The small island nation is big on food safety, and has started to open up its pork market to countries including Belgium, which has just been declared FMD-free.

Its population is not just health conscious but it also cares about sustainability, making Singapore a hotbed for carbon-free meats such as the Borrowdale free-range pork, as well as Five Founders beef.

A recent meeting in Australia to entice Singapore food companies to sample organic and carbon-free products means more premium-branded frozen meat is on its way to the country.

Meanwhile, Brazil is Singapore’s main source of frozen poultry meat, though Malaysian brands are also present in the market, including Kee Song and Aqina. As in Malaysia, poultry is Singapore’s most consumed meat, with annual per capita consumption of 34kg.

More beef in Bangladesh

Shamim Ahamed

South Asia has had a mixed relationship with frozen meat, with many countries preferring their protein fresh and locally produced. Over the last few years, however, frozen meat imports have crept into various niche markets to cater for changing consumer behavior.

In Bangladesh, frozen meat imports have been steadily growing over the last five years, Shamim Ahamed, President of the Halal Meat Importers Association of Bangladesh, told Asian Meat Magazine.

In 2017-18, meat imports stood at 1800 tons; by 2018-19, they had grown to 5000 tons, he said. The country mainly imports frozen buffalo meat from India.

“It is cheaper than local meat, so many like to buy it,” said Mr Ahamed.

The imports have also grown since Bangladesh banned the smuggling of live cattle from across the border in India.

Keells frozen chicken sausages.

He noted that it was Bangladesh’s poultry industry that dominates the market though many consumers prefer to eat beef.

“People do not eat much beef because they cannot afford it. Only 2-3 local companies are selling frozen red meat and they are not doing that well,” he said.

Meat imports from Australia, New Zealand, Korea and Japan have also entered Bangladesh’s premium markets. Mr Ahamed expects imports to help boost meat consumption in the country.

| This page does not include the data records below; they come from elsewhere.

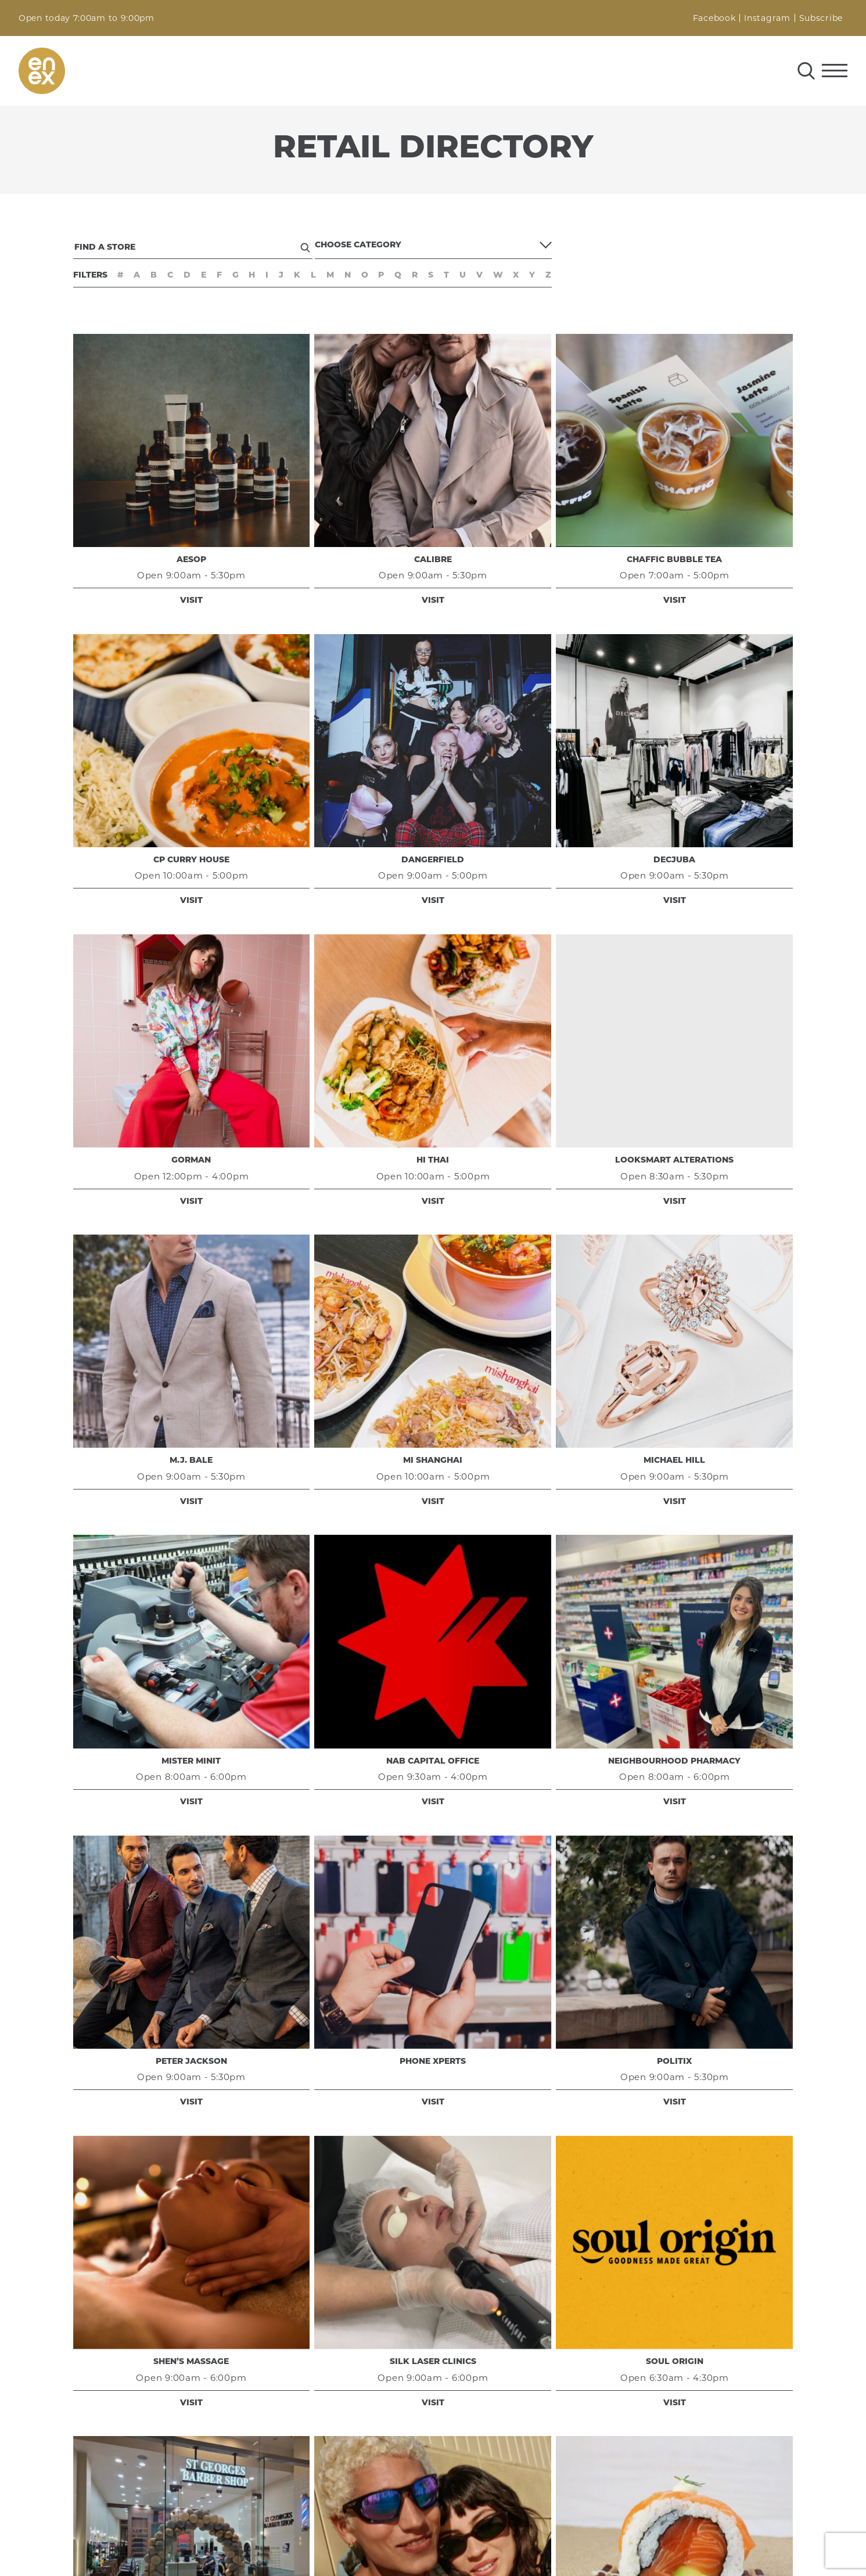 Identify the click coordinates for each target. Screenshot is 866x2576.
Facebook (714, 18)
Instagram (767, 18)
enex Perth (42, 71)
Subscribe (821, 18)
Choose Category (358, 245) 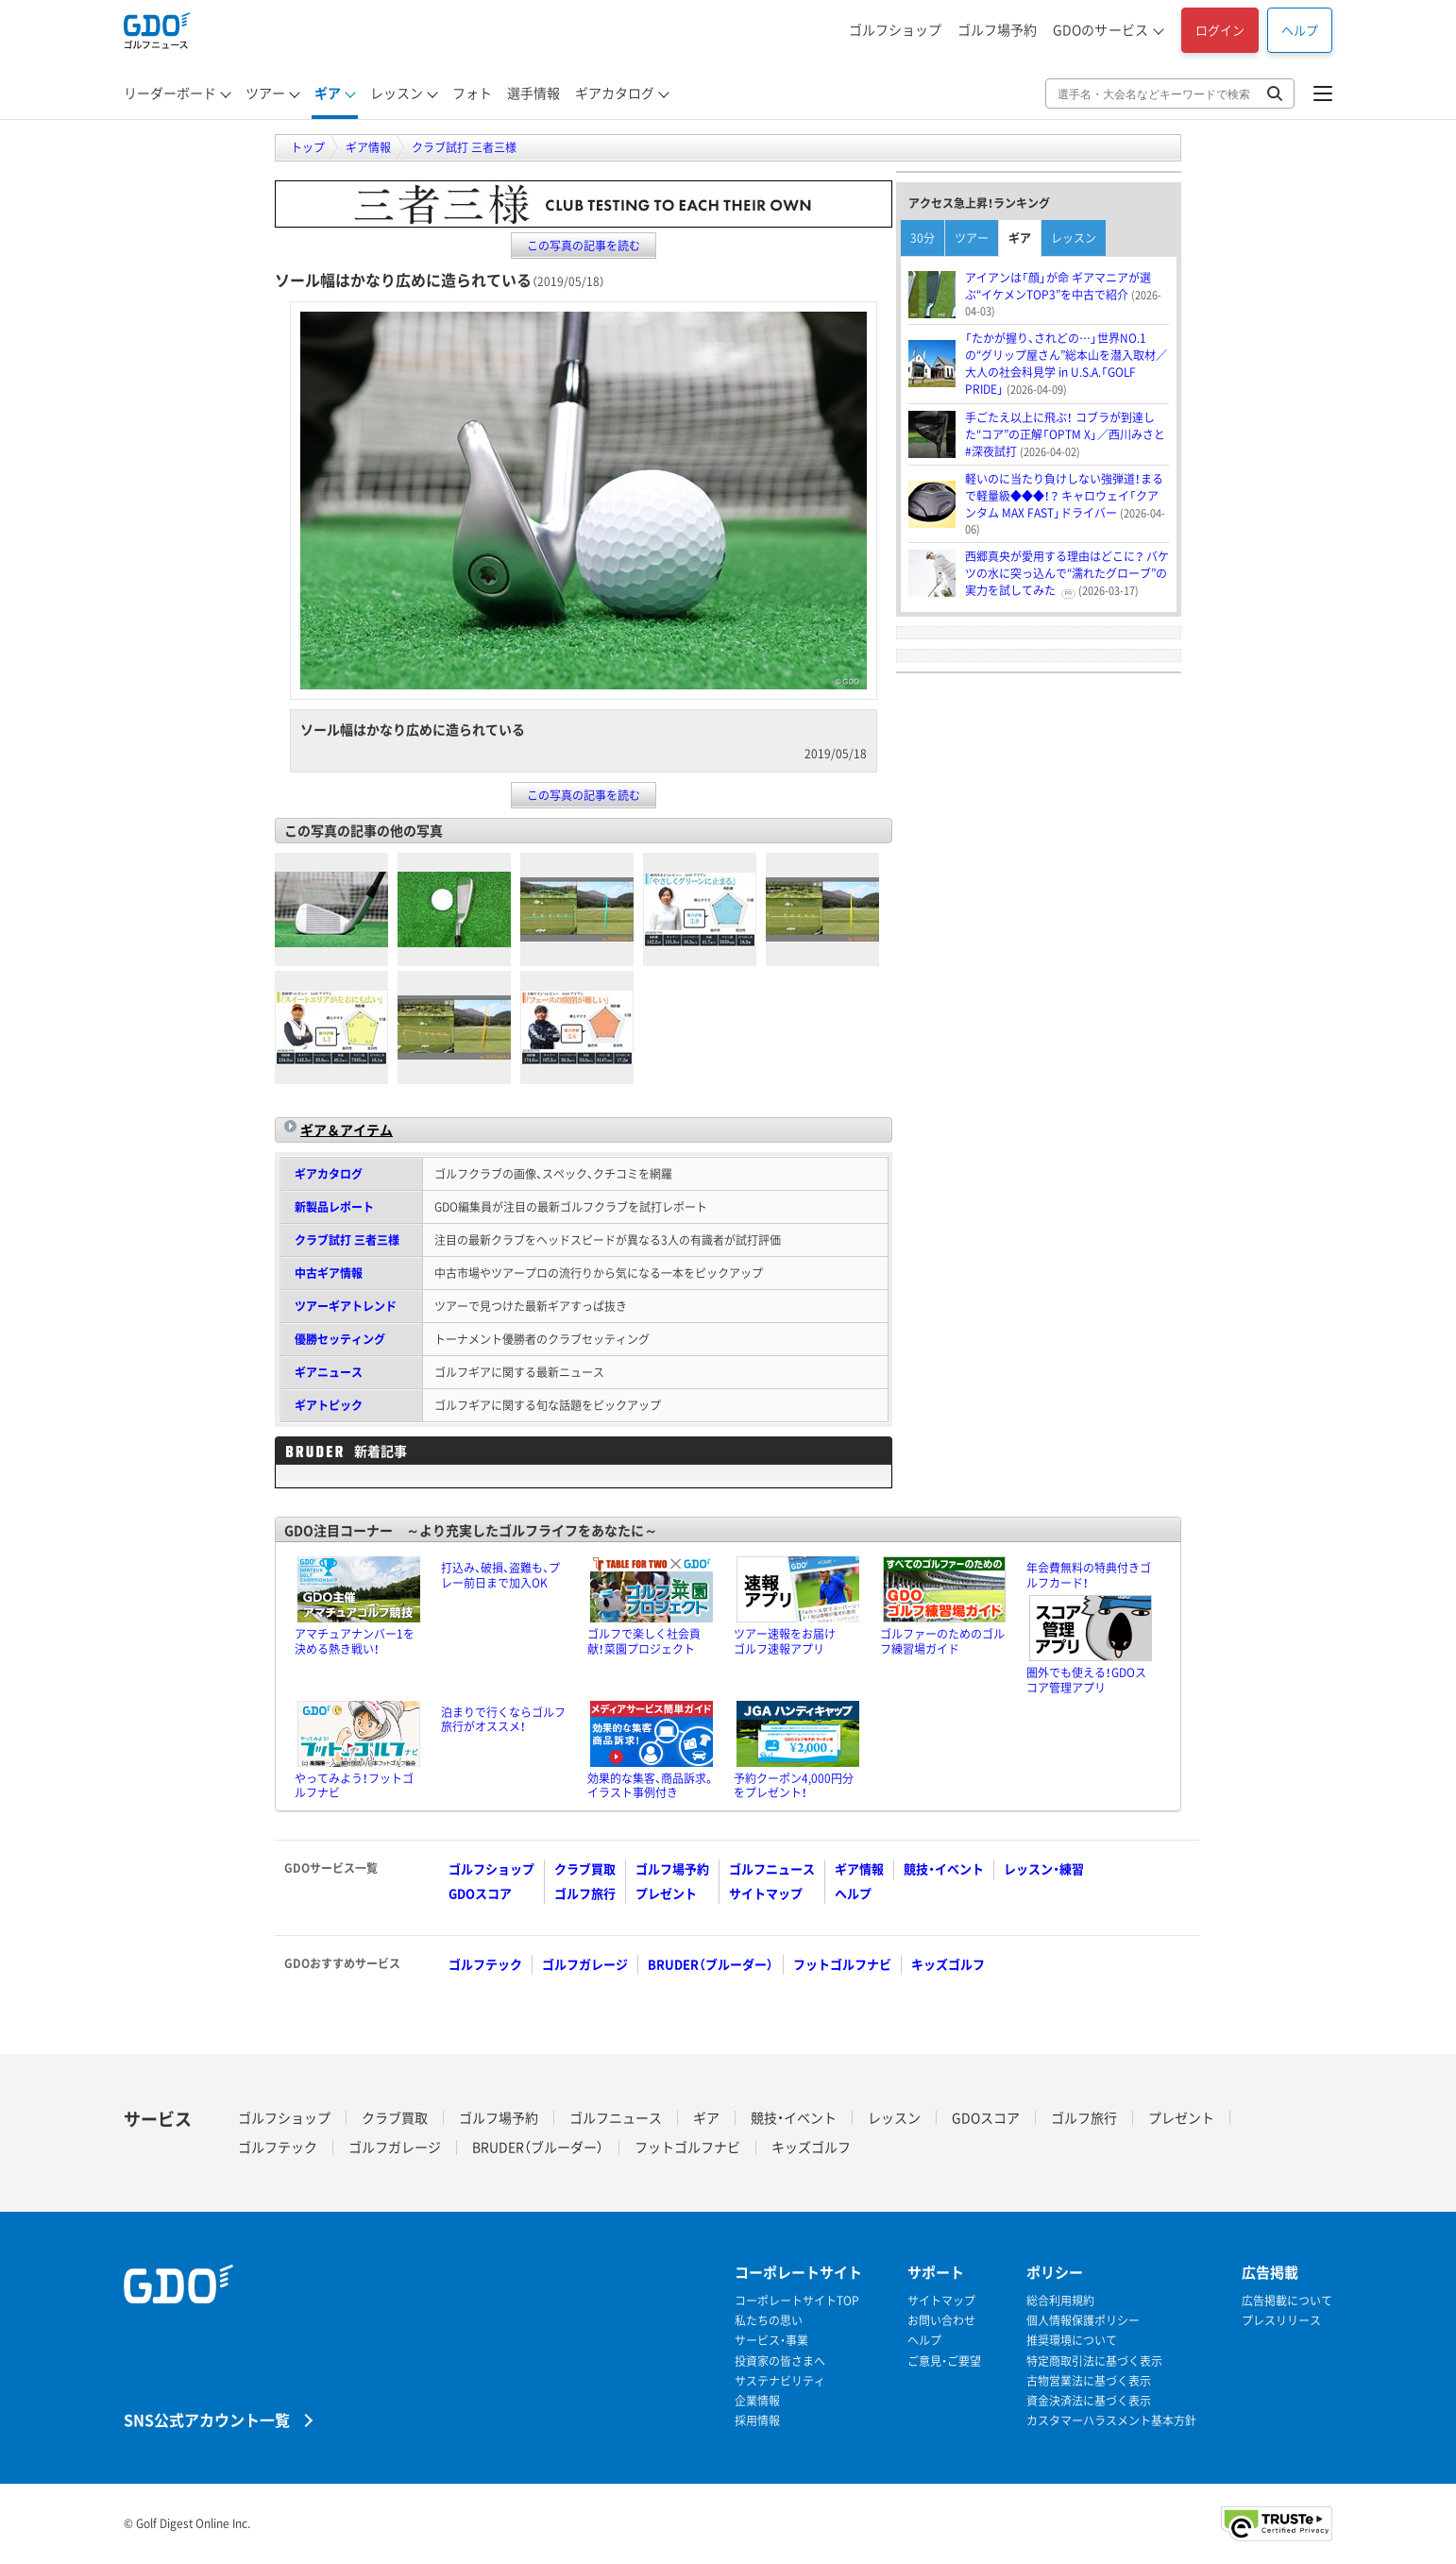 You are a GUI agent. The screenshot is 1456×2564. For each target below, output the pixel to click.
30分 (922, 237)
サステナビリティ (780, 2381)
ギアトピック (329, 1405)
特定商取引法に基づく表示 (1094, 2361)
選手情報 (533, 92)
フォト (472, 92)
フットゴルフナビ (842, 1964)
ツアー (265, 92)
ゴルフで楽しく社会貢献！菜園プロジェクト (644, 1641)
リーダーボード (170, 92)
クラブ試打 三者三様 (347, 1239)
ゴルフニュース (772, 1868)
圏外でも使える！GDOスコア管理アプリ (1086, 1680)
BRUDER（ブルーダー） (710, 1964)
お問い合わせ (941, 2321)
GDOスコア (480, 1893)
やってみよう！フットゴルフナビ (354, 1786)
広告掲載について (1287, 2301)
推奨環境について (1071, 2341)
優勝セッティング (340, 1339)
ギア (327, 92)
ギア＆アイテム (346, 1129)
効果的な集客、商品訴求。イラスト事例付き (651, 1786)
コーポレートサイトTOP (797, 2301)
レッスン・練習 (1044, 1868)
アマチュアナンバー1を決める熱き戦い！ (355, 1641)
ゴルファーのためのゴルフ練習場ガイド (942, 1641)
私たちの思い (769, 2321)
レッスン (396, 92)
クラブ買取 (585, 1868)
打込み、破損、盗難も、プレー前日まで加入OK (500, 1575)
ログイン (1219, 30)
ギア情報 (859, 1868)
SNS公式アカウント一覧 (207, 2419)
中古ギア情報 (329, 1273)
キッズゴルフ (948, 1964)
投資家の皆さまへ (780, 2361)
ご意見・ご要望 (944, 2361)
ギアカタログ (614, 92)
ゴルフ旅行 (585, 1893)
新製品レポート (334, 1206)
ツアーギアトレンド (346, 1306)
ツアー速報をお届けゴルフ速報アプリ (785, 1641)
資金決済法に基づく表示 (1088, 2401)
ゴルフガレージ (585, 1964)
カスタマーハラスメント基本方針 (1111, 2421)
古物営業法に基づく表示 (1088, 2381)
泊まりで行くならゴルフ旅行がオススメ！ (503, 1720)
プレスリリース (1281, 2321)
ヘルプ (1299, 30)
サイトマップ (766, 1893)
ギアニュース (329, 1372)
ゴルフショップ (895, 29)
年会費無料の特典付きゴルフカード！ (1088, 1575)
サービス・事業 (771, 2341)
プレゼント (666, 1893)
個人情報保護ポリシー (1083, 2321)
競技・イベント (944, 1868)
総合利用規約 (1060, 2301)
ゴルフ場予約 (997, 29)
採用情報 (757, 2421)
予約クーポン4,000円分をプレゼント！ (794, 1786)
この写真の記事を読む (583, 245)
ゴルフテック (485, 1964)
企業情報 (757, 2401) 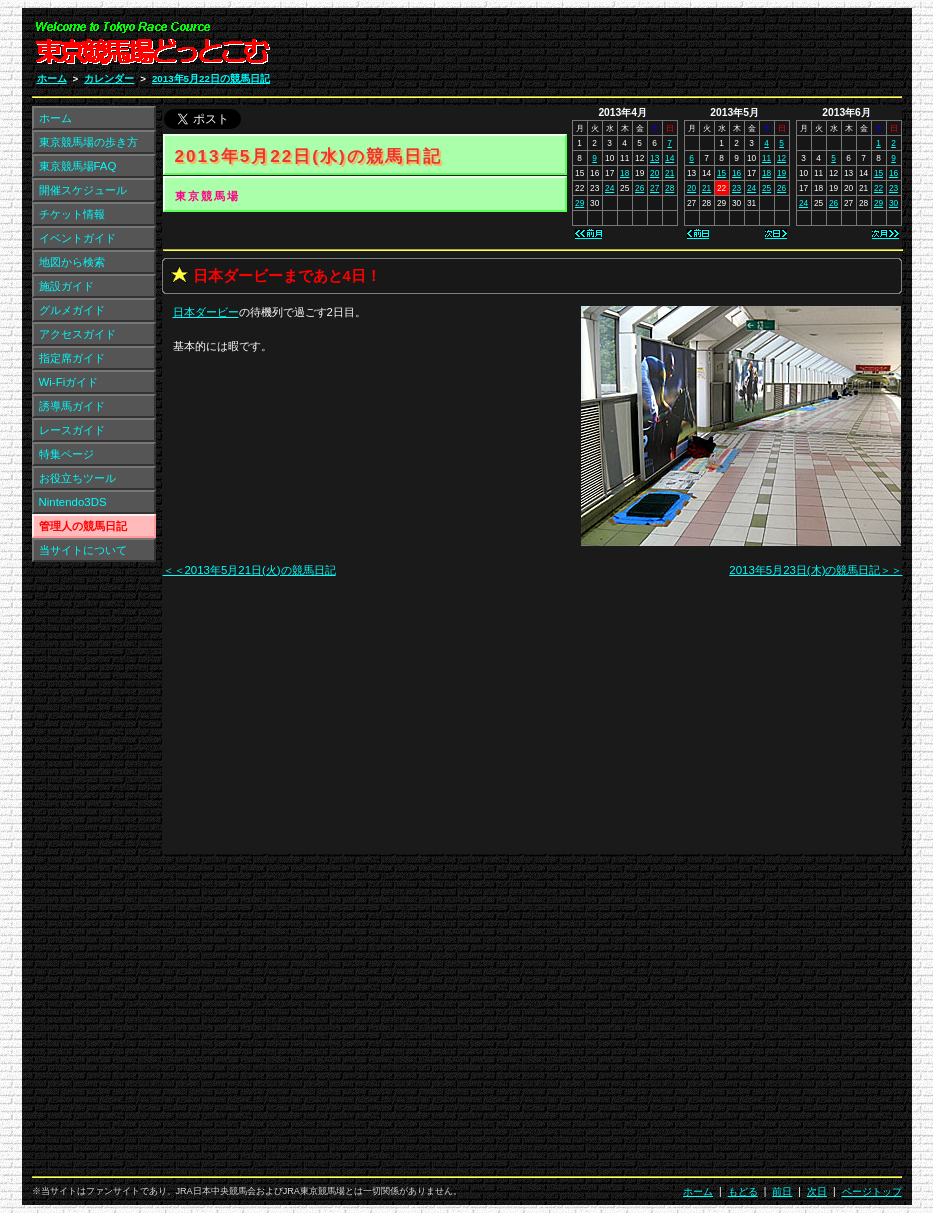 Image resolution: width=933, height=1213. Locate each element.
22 (878, 188)
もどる (743, 1191)
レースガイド (72, 430)
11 (766, 158)
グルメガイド (72, 310)
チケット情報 (72, 214)
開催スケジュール (83, 190)
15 (721, 173)
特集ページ (66, 454)
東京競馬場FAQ (78, 166)
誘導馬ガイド (72, 406)
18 (624, 173)
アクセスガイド (77, 334)
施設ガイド (66, 286)
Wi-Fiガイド (69, 382)
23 (736, 188)
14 (669, 158)
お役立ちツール (77, 478)
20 (654, 173)
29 (579, 203)
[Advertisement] (663, 48)
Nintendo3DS (73, 502)
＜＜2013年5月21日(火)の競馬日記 (249, 570)
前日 (782, 1191)
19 (781, 173)
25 (766, 188)
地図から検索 (72, 262)
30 (893, 203)
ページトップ (872, 1191)
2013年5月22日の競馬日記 (211, 78)
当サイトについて (83, 550)
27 (654, 188)
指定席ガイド (72, 358)
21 (669, 173)
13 (654, 158)
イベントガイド (77, 238)
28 (669, 188)
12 (781, 158)
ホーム (52, 78)
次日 (817, 1191)
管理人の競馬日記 (83, 526)
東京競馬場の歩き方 (88, 142)
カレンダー (109, 78)
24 (609, 188)
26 (639, 188)
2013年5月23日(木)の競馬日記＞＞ (815, 570)
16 (736, 173) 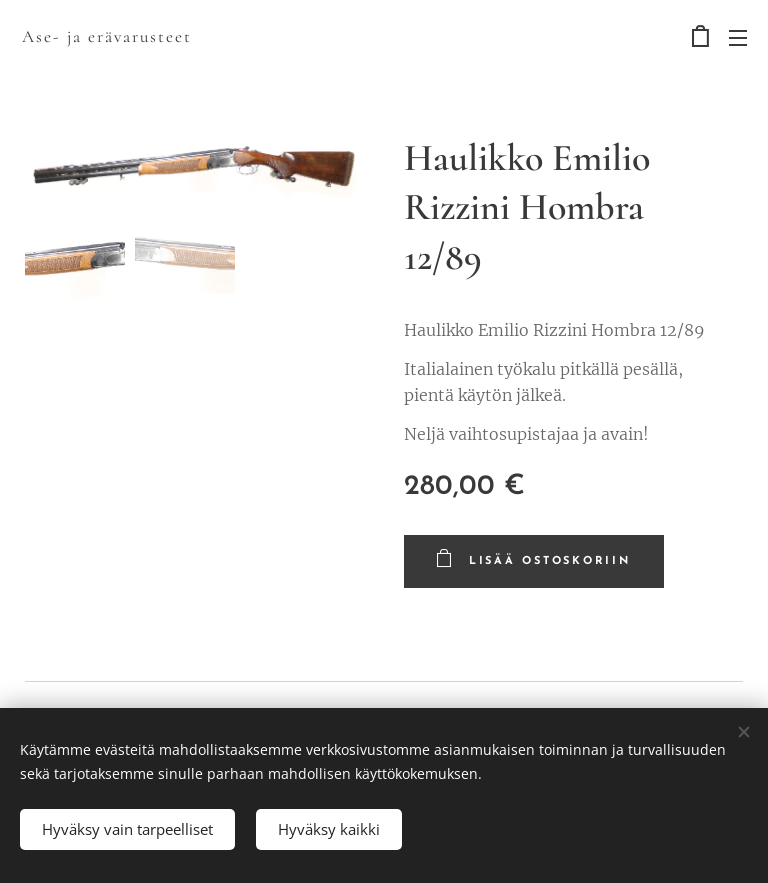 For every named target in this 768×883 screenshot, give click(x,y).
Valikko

Pork shortage in Sri Lanka

In Sri Lanka, meat imports have been stable with some gaps in pork supplies due to ASF in China.

Nirosh Lalantha, Head of Quality Assurance and Research and Development at leading meat processing company Keells Food Products, told Asian Meat Magazine that a large quantity of beef, lamb, mutton, duck and seafood are imported on a needs basis for the country’s foodservice and tourism industries. Of these, beef imports have shown a downtrend, but the others remain stable.

Though Australia and Brazil are traditional exporters to Sri Lanka,  Keells has more recently been looking to China for its pork. But “with the current disease threats we had to stop Chinese imports, so there is a short-term gap in pork supply,” Mr Lalantha said. He expects this supply gap to adjust itself by mid-2020.

The local frozen pork industry has also seen an increase in demand as more people consume pork. This has put some pressure on companies like Keells, which also re-exports pork to overseas markets including India.